This McDonald’s soft-serve machine must have been working. | Photo: Karolis Kavolelis/Shutterstock
Plus, Coca-Cola is axing 200 of its drinks, and other news to start the day
Finally, a map of every McDonald’s location with a functioning ice-cream machine
McDonald’s soft-serve machines always seeming to be out of order is such a common gripe that it has inspired memes, countless Reddit and Quora queries, and a recent promise from a McDonald’s franchisees association that it will focus on improving the chain’s machines so that “McDonald’s is no longer the butt of the joke, even with their own social media team.”
The recurring problem has inspired a new tool called McBroken, a website that uses data from McDonald’s internal API (a way for apps to talk to each other) to track which locations — displayed as dots on a map — have working ice-cream machines, and which are “broken” (although a more accurate term might be “inoperable,” since it includes machines that are unavailable because they’re being cleaned).
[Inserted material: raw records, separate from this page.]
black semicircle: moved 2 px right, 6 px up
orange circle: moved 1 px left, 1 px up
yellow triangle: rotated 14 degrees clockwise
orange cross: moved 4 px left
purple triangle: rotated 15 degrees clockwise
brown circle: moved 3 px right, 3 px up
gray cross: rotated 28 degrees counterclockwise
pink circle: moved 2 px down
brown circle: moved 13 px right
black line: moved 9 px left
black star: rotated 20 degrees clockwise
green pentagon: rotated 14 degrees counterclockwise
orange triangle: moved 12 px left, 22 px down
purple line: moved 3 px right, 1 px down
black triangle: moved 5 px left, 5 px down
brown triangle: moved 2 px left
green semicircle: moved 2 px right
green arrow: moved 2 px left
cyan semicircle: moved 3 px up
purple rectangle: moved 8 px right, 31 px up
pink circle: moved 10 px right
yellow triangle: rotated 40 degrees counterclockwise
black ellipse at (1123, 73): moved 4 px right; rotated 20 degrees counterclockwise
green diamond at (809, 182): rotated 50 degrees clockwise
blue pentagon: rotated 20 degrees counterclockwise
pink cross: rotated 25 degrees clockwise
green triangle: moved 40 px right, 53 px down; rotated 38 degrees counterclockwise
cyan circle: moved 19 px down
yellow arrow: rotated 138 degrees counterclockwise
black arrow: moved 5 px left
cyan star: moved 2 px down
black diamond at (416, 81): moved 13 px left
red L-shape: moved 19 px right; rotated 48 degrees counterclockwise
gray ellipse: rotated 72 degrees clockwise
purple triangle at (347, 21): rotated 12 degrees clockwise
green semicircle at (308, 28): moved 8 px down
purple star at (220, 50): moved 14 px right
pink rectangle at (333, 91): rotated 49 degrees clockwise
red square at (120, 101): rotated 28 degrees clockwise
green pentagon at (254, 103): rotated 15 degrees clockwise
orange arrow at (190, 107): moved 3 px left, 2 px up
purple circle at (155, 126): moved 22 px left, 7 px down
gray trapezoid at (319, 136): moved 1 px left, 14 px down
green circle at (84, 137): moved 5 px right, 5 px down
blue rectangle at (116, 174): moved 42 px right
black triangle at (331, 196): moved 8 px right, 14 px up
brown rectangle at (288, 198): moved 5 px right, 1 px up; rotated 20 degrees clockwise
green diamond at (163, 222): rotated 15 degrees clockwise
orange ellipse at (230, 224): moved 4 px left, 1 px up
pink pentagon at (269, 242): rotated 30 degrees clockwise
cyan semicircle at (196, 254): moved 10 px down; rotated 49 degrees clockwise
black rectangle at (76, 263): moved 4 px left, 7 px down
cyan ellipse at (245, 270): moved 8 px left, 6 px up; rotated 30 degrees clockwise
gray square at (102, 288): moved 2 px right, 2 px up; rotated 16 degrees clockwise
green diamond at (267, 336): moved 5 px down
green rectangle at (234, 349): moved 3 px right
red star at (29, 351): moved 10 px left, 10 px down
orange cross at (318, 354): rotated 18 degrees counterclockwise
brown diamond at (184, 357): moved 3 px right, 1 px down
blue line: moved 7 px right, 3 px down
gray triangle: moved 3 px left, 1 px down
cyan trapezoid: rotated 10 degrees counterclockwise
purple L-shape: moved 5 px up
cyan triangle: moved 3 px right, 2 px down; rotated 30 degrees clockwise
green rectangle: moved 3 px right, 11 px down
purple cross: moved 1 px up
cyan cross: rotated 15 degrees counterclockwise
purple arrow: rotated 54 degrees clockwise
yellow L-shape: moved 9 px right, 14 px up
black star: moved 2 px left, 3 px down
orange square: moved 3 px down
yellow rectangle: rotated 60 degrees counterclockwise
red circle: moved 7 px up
I reverse engineered mcdonald's internal api and I'm currently placing an order worth $18,752 every minute at every mcdonald's in the US to figure out which locations have a broken ice cream machine https://t.co/2KsRwAdrMd
— rashiq (@rashiq) October 22, 2020
McBroken was created by software engineer Rashiq Zahid, who tells the Verge that he came up with the idea over the summer after attempting twice to order a McSundae in Berlin — once from a touchscreen kiosk, once from the mobile app — to no avail. After some trials, he came up with a bot that attempts to add a McSundae to its cart on the mobile app every 30 minutes. As long as stores are properly updating the status of their soft-serve machines, the data in McBroken should be accurate, making it all the easier for devotees to get their dose of the unmelting, alabaster swirl of “cellulose gum, guar gum, and carrageenan” that is a McDonald’s soft-serve cone,” as Eater NY chief critic Ryan Sutton has described it.
While this isn’t the first time a McDonald’s fan has created a tool meant to track the chain’s functioning ice-cream machines — in 2017, someone made an app that relies on crowdsourced reports — McBroken is unique in its dataset. Some people have already begun running the data through tools like the Urban Institute’s Spacial Equity Data Tool to discover if McDonald’s with broken machines are overrepresented in areas that demographically skew Black and low-income.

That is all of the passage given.